Step 1: Ideation & Research

I select a topic from my content calendar, open NotebookLM, select the relevant source files, and ask for the narrative, Biblical insights, and dogmatic context related to the topic for that day. This closed-loop research helps me develop a specific angle for the episode and to ensure that the angle is supported by the sources.

Step 2: The Producer Collab

I feed the research and what the sources support to my Producer Gem. We collaborate to assemble a master podcast prompt guided by my chosen angle.

Step 3: Audio Generation

Back in NotebookLM, I ensure only the relevant sources are selected. I click "Audio Overview," paste my prompt, and wait about five minutes.

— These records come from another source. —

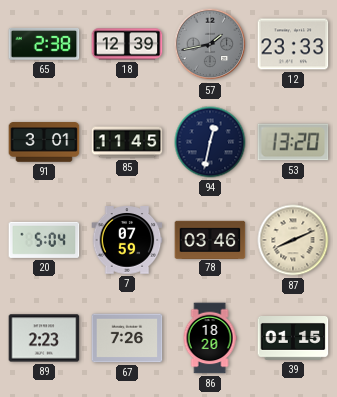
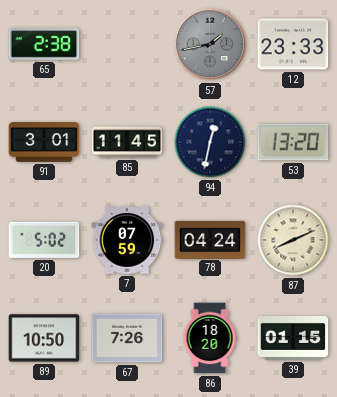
18: 12:39 -> none
20: 5:04 -> 5:02
78: 03:46 -> 04:24
89: 2:23 -> 10:50
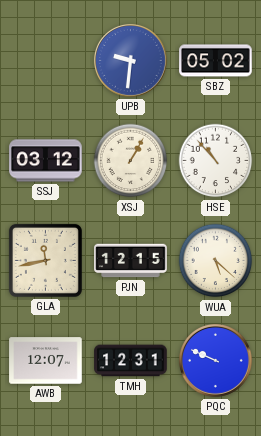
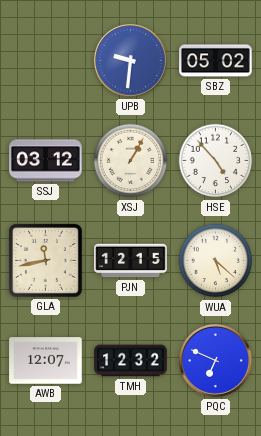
HSE: 10:53 -> 4:53
TMH: 12:31 -> 12:32
PQC: 9:49 -> 6:49
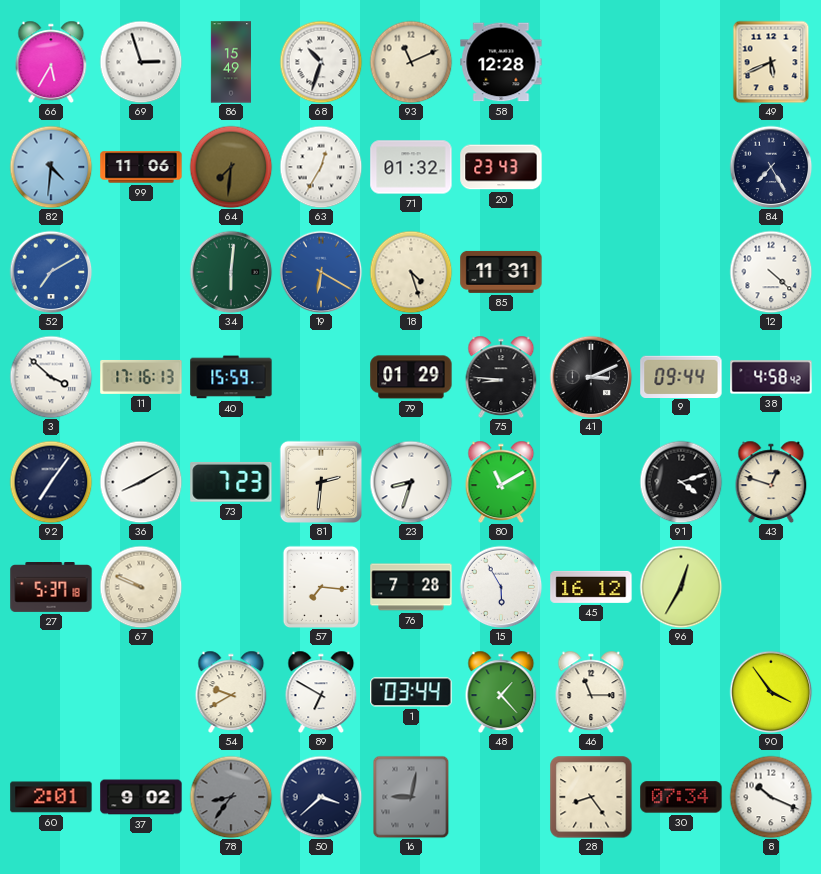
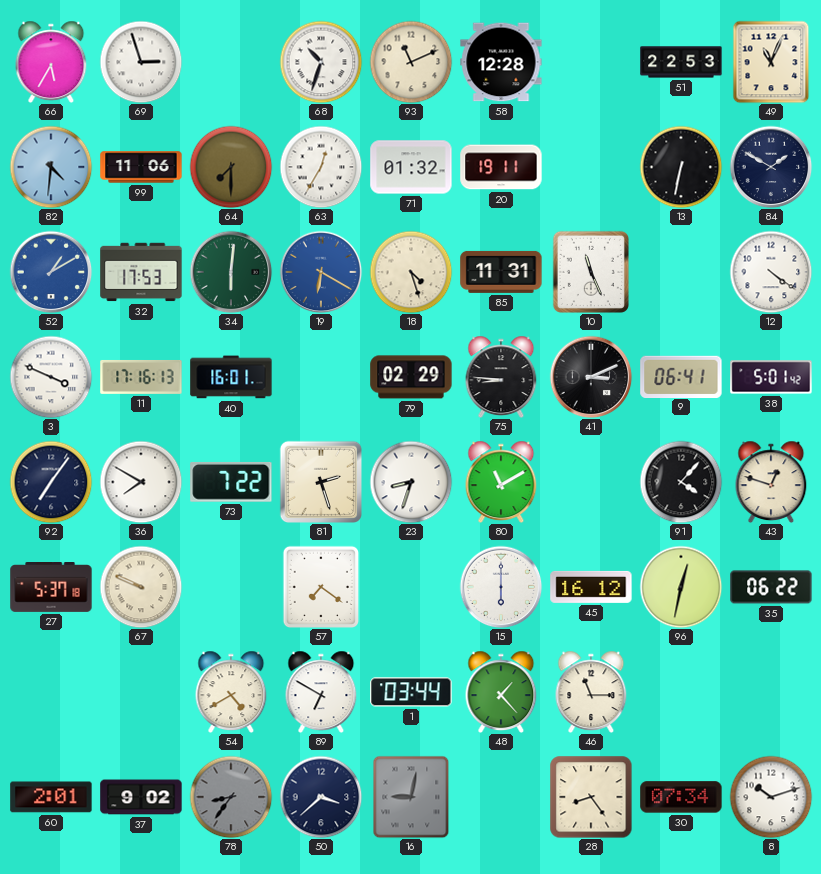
86: 15:49 -> none
51: none -> 22:53
49: 5:41 -> 11:04
64: 7:31 -> 7:30
20: 23:43 -> 19:11
13: none -> 6:32
84: 7:25 -> 1:50
52: 7:10 -> 1:10
32: none -> 17:53
10: none -> 11:26
12: 4:22 -> 4:21
3: 3:52 -> 3:49
40: 15:59 -> 16:01
79: 01:29 -> 02:29
9: 09:44 -> 06:41
38: 4:58 -> 5:01
36: 8:10 -> 7:50
73: 7:23 -> 7:22
81: 2:31 -> 2:27
91: 4:12 -> 4:07
57: 7:16 -> 7:21
76: 7:28 -> none
15: 5:55 -> 6:00
96: 12:35 -> 12:32
35: none -> 06:22
54: 9:40 -> 4:40
90: 3:54 -> none
8: 10:19 -> 10:12
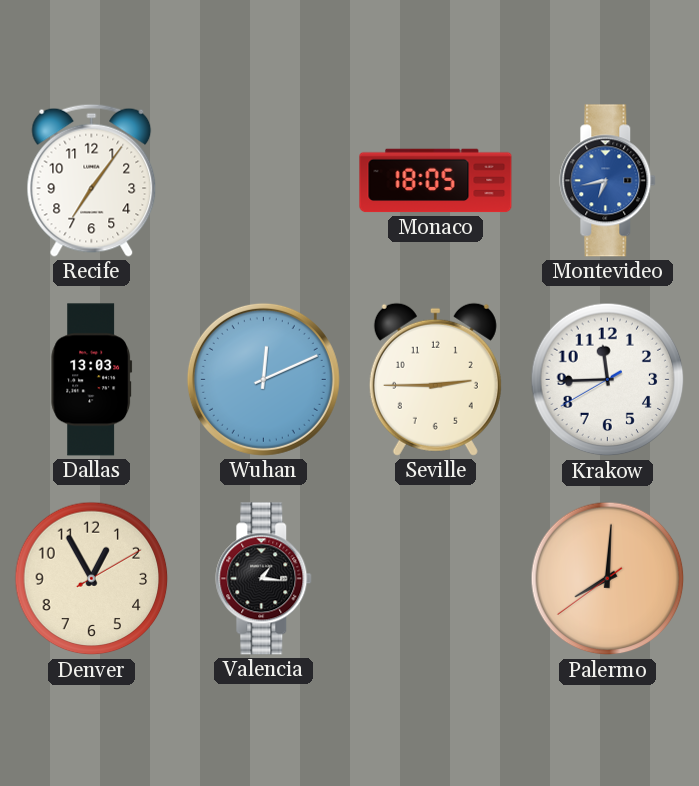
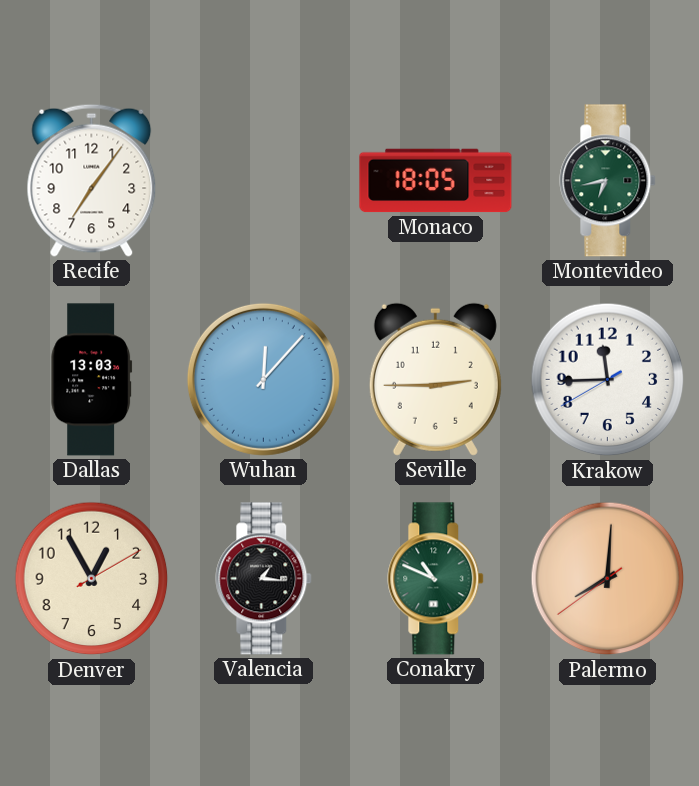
Montevideo dial: blue -> green
Wuhan: 12:11 -> 12:07
Conakry: none -> 10:49
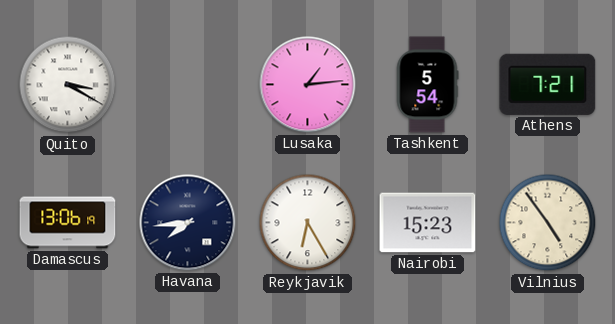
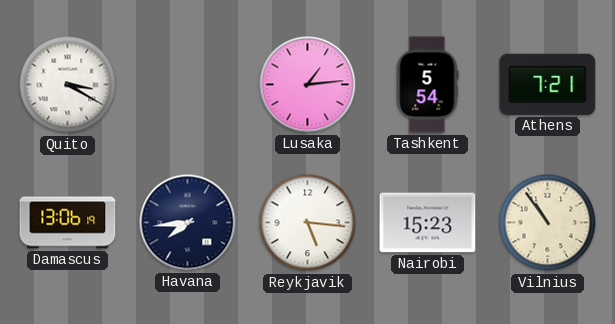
Reykjavik: 6:25 -> 5:16
Vilnius: 4:54 -> 10:54
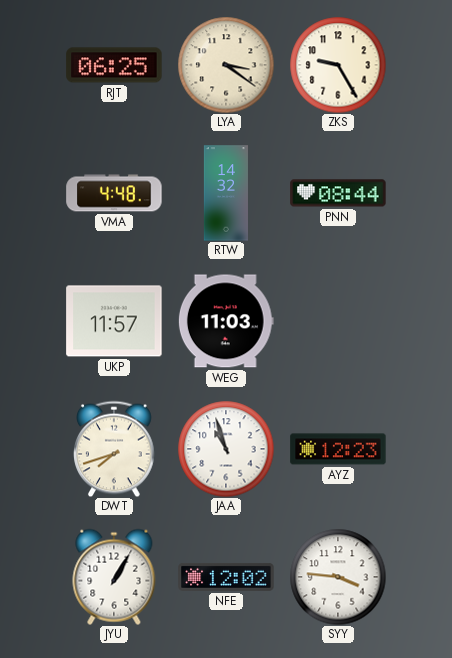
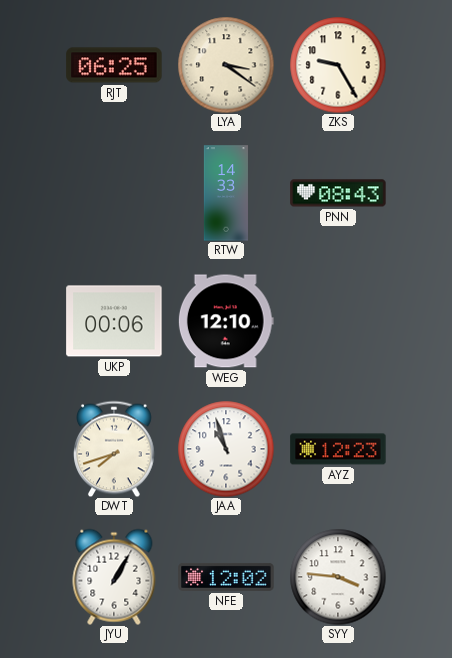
VMA: 4:48 -> none
RTW: 14:32 -> 14:33
PNN: 08:44 -> 08:43
UKP: 11:57 -> 00:06
WEG: 11:03 -> 12:10
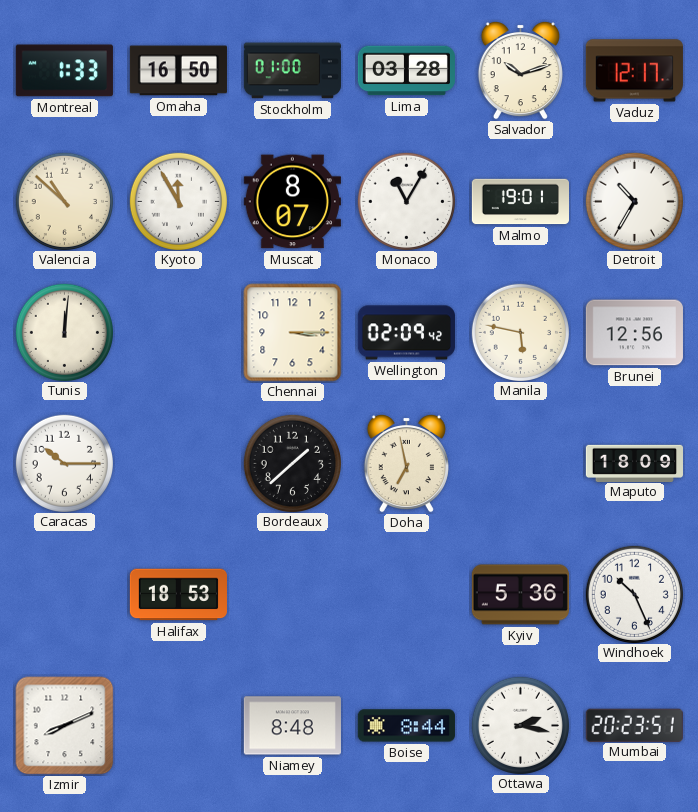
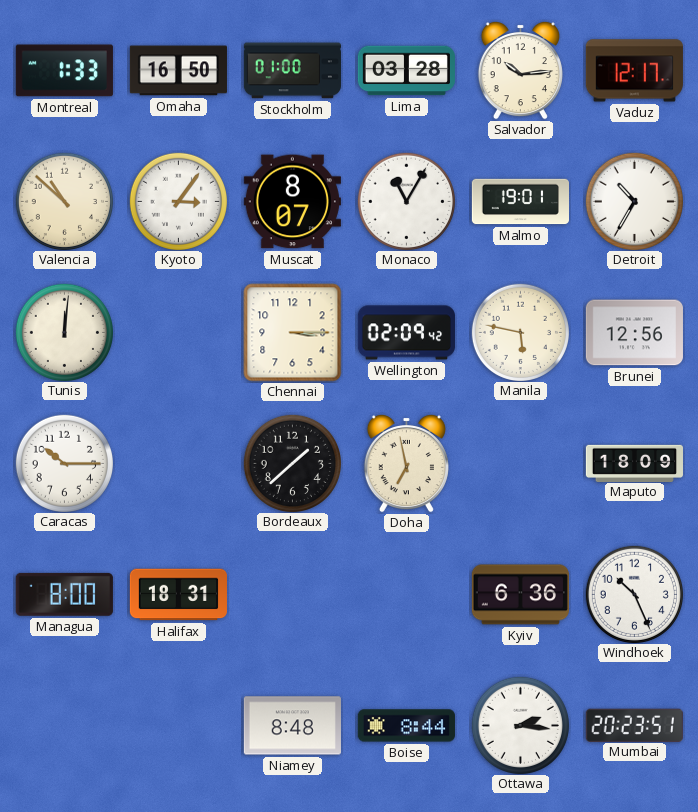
Salvador: 10:12 -> 10:14
Kyoto: 11:55 -> 3:06
Managua: none -> 8:00
Halifax: 18:53 -> 18:31
Kyiv: 5:36 -> 6:36
Izmir: 8:11 -> none
Ottawa: 2:17 -> 2:16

Step 4: The Iteration Loop (The Grind)

I listen to the raw draft. If the pacing or content is off, I download the audio, run it through my Python transcription script, and feed the text back to the Producer Gem with critiques. We tweak the prompt and regenerate. This usually takes 2 to 4 iterations (and up to 17 for highly complex topics!).

Step 5: The Audit & Transparency

Once I love a draft, it goes to my Auditor Gem—a strict QA tester. Did it read Scripture verbatim? Are Catechism claims perfectly accurate? Once it scores a 100%, I link the generated QA report in a public Google Doc for full listener transparency.

Step 6: Audio Post-Processing

I run the final audio through my Python script to level the volume and stitch on my intros/outros.

Step 7: SEO & Archiving

My SEO Gem generates psycholinguistically optimized titles and descriptions. I log everything (prompts, sources, metadata) in a master spreadsheet so the episode is perfectly reproducible.

Step 8: Publishing

I upload the MP3 to my host (Acast), paste the transcript onto my website (Podpage) for SEO, and within 30 minutes, it’s live everywhere.

The Future: The Era of "Sanctioned AI"

The payoff for this rigorous process is undeniable. AI gives a solo creator the immense leverage, output, and polish of a large production team. And this architecture isn't just for theology—it applies to newsletters, documentaries, and corporate training.

Looking ahead, I predict a massive paradigm shift. The winners of the next decade won't be those who individuals who work harder and manually grind out content; it will be those who architect the best data pipelines and AI workflows.

I also believe it won't stop at pre-recorded podcasts. In the near future, every major organization will want to develop their own "sanctioned AI voice." Consumers won't just listen; they will interact. Imagine having a real-time, personalized conversation with the Catholic Church about a theological nuance, or chatting with your favorite sports franchise about their history while buying tickets, or chatting with an art museum tour guide in your ear. A closed-loop, officially sanctioned AI voice consistent with an organization will drive unprecedented engagement completely tailored to the interests of the human interacting with the AI.

We are just scratching the surface. The tech is here. The question is, who is going to build it?